> [EXERCISE PROMPT]
Reproduce exactly the line with "Image attached. Segment: right" and the lines after it. Stop at the last line of the data and include nothing else.

------------------------------------------------------------

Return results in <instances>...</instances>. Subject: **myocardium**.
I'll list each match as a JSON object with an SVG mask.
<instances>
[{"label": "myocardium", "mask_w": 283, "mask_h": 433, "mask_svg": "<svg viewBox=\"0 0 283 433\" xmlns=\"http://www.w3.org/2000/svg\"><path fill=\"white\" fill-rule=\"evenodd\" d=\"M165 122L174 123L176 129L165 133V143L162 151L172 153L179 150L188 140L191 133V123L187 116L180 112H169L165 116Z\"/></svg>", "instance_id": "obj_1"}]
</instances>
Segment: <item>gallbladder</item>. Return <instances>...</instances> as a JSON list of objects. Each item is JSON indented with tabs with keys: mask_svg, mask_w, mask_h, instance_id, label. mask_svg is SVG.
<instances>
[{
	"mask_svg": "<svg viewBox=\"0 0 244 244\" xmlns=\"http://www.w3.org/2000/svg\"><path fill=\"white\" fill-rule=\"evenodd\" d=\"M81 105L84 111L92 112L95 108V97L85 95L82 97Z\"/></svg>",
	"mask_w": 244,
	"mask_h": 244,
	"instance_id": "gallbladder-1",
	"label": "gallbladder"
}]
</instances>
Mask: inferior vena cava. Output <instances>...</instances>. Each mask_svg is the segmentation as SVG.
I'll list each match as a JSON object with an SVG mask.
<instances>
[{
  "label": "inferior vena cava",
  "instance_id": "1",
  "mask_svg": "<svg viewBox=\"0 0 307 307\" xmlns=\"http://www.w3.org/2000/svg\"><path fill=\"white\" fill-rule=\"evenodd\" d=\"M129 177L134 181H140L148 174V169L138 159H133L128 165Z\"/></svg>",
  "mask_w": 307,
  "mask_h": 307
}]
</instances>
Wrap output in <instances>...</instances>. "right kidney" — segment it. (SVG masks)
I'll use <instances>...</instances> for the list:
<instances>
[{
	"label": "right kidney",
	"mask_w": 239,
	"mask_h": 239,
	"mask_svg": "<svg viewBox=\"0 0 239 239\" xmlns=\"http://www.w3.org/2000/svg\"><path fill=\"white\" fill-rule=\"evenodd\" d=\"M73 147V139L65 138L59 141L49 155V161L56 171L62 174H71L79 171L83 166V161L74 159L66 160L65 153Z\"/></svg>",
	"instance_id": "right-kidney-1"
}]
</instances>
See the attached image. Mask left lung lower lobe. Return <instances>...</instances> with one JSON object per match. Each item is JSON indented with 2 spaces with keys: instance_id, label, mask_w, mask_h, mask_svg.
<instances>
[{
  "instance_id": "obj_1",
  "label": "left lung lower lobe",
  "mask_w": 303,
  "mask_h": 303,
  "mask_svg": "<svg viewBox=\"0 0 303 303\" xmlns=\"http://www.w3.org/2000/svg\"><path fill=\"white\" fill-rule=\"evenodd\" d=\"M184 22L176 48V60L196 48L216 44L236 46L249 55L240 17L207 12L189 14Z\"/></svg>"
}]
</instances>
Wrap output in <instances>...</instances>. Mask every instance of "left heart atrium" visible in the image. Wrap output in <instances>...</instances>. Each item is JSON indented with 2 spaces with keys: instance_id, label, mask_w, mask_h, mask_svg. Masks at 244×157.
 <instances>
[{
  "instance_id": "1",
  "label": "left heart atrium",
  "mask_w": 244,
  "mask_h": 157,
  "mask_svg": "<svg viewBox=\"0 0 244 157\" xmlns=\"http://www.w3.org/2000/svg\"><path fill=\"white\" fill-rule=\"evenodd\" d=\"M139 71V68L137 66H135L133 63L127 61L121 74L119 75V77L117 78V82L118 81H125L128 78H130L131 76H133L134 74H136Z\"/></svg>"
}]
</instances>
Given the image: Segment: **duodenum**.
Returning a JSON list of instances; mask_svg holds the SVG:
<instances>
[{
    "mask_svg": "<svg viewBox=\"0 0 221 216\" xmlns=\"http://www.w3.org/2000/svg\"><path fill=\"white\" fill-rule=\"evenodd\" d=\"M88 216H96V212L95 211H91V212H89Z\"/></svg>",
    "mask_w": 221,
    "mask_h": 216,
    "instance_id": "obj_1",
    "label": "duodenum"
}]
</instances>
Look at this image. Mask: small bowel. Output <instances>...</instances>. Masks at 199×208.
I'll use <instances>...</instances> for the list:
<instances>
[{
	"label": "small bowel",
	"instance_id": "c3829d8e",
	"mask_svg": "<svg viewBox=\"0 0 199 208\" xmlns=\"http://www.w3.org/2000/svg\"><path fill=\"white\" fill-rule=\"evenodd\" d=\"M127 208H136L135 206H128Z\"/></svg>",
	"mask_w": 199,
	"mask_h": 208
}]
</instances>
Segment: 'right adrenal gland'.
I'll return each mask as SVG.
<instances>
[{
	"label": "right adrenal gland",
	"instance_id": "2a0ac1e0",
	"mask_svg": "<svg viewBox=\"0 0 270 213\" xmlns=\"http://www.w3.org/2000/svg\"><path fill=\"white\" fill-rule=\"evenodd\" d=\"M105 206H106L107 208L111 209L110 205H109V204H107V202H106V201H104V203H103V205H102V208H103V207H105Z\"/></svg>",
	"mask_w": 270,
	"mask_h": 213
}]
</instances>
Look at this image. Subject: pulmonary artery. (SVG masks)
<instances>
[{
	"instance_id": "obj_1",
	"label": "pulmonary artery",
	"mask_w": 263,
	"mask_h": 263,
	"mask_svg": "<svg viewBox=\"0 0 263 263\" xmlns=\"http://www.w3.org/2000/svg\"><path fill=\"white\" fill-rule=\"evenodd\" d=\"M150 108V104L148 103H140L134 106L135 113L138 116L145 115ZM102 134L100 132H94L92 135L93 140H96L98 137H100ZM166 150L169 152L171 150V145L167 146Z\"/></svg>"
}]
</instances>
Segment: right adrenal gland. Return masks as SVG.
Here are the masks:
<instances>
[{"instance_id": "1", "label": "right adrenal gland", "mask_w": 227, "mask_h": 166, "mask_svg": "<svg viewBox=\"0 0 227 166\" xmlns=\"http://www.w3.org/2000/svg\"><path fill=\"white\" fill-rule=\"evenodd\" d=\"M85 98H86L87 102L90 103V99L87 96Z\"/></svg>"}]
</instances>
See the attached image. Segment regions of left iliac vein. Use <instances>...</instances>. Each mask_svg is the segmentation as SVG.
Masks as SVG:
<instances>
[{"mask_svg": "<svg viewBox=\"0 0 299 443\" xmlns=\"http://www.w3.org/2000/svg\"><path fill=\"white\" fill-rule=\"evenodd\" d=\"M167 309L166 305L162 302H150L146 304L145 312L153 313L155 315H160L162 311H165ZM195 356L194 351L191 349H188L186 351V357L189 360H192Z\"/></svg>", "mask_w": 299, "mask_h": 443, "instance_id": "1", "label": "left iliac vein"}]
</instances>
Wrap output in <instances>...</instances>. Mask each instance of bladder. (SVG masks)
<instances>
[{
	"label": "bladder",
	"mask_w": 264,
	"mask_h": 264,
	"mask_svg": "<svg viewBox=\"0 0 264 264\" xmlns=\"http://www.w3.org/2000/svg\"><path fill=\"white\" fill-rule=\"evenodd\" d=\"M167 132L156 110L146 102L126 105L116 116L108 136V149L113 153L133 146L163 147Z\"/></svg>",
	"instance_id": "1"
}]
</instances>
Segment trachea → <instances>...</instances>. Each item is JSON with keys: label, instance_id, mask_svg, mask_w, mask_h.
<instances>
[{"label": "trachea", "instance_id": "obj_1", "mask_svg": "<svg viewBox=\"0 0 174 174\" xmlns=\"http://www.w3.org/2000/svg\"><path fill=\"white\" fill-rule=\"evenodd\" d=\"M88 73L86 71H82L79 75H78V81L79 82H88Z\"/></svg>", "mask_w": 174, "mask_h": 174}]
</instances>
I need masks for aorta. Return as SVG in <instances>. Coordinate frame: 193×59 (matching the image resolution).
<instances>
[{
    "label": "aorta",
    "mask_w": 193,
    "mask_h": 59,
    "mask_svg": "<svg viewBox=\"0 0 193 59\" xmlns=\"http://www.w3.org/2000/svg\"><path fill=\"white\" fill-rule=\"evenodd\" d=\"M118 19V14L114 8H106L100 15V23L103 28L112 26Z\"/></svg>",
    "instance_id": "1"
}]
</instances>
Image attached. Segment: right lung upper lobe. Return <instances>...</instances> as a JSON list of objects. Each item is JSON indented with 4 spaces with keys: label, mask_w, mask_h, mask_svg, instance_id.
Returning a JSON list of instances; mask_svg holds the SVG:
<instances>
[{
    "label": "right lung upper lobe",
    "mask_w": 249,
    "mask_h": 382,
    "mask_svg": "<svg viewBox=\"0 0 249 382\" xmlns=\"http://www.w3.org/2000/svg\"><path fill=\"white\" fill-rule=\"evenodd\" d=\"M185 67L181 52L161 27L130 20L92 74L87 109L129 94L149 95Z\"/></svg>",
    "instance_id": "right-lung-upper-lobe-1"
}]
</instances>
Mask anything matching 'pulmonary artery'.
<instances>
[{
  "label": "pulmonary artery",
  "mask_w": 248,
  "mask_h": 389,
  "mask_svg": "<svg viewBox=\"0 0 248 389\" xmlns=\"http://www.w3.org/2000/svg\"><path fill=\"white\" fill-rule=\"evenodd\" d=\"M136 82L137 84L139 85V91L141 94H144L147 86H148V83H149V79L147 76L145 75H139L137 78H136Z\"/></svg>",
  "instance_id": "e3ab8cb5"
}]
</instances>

------------------------------------------------------------

> [WRITTEN SOLUTION]
Image attached. Segment: right lung upper lobe. Return <instances>...</instances> as a JSON list of objects. Each item is JSON indented with 4 spaces with keys: label, mask_w, mask_h, mask_svg, instance_id.
Returning a JSON list of instances; mask_svg holds the SVG:
<instances>
[{
    "label": "right lung upper lobe",
    "mask_w": 249,
    "mask_h": 382,
    "mask_svg": "<svg viewBox=\"0 0 249 382\" xmlns=\"http://www.w3.org/2000/svg\"><path fill=\"white\" fill-rule=\"evenodd\" d=\"M185 67L181 52L161 27L130 20L92 74L87 109L129 94L149 95Z\"/></svg>",
    "instance_id": "right-lung-upper-lobe-1"
}]
</instances>
Mask anything matching 'pulmonary artery'.
<instances>
[{
  "label": "pulmonary artery",
  "mask_w": 248,
  "mask_h": 389,
  "mask_svg": "<svg viewBox=\"0 0 248 389\" xmlns=\"http://www.w3.org/2000/svg\"><path fill=\"white\" fill-rule=\"evenodd\" d=\"M136 82L137 84L139 85V91L141 94H144L147 86H148V83H149V79L147 76L145 75H139L137 78H136Z\"/></svg>",
  "instance_id": "e3ab8cb5"
}]
</instances>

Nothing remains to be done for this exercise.